[Stored entries]
※
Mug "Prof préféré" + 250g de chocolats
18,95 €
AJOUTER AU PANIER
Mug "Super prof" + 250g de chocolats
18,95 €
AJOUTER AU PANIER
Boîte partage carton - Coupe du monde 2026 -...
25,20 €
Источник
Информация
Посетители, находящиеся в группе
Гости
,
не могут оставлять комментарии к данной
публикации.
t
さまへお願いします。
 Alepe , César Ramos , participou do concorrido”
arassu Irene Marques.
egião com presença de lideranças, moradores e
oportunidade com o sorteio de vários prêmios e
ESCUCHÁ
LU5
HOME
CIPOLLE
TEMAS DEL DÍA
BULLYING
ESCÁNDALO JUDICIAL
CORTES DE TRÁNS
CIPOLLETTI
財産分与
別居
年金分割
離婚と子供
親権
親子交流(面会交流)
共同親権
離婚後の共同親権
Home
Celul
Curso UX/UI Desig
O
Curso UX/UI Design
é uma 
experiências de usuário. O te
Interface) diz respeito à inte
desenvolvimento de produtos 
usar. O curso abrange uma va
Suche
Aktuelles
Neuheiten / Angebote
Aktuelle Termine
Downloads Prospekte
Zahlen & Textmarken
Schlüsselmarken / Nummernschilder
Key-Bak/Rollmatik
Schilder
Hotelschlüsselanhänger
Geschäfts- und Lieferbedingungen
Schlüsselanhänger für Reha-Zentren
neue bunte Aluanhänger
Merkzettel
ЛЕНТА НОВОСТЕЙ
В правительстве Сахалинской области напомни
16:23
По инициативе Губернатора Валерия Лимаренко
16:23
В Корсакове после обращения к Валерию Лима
※
* _What is being asked_: Each record above, from first to last, should be written out again exactly.

* _Response to the exercise_:
Mug "Prof préféré" + 250g de chocolats
18,95 €
AJOUTER AU PANIER
Mug "Super prof" + 250g de chocolats
18,95 €
AJOUTER AU PANIER
Boîte partage carton - Coupe du monde 2026 -...
25,20 €
Источник
Информация
Посетители, находящиеся в группе
Гости
,
не могут оставлять комментарии к данной
публикации.
t
さまへお願いします。
 Alepe , César Ramos , participou do concorrido”
arassu Irene Marques.
egião com presença de lideranças, moradores e
oportunidade com o sorteio de vários prêmios e
ESCUCHÁ
LU5
HOME
CIPOLLE
TEMAS DEL DÍA
BULLYING
ESCÁNDALO JUDICIAL
CORTES DE TRÁNS
CIPOLLETTI
財産分与
別居
年金分割
離婚と子供
親権
親子交流(面会交流)
共同親権
離婚後の共同親権
Home
Celul
Curso UX/UI Desig
O
Curso UX/UI Design
é uma 
experiências de usuário. O te
Interface) diz respeito à inte
desenvolvimento de produtos 
usar. O curso abrange uma va
Suche
Aktuelles
Neuheiten / Angebote
Aktuelle Termine
Downloads Prospekte
Zahlen & Textmarken
Schlüsselmarken / Nummernschilder
Key-Bak/Rollmatik
Schilder
Hotelschlüsselanhänger
Geschäfts- und Lieferbedingungen
Schlüsselanhänger für Reha-Zentren
neue bunte Aluanhänger
Merkzettel
ЛЕНТА НОВОСТЕЙ
В правительстве Сахалинской области напомни
16:23
По инициативе Губернатора Валерия Лимаренко
16:23
В Корсакове после обращения к Валерию Лима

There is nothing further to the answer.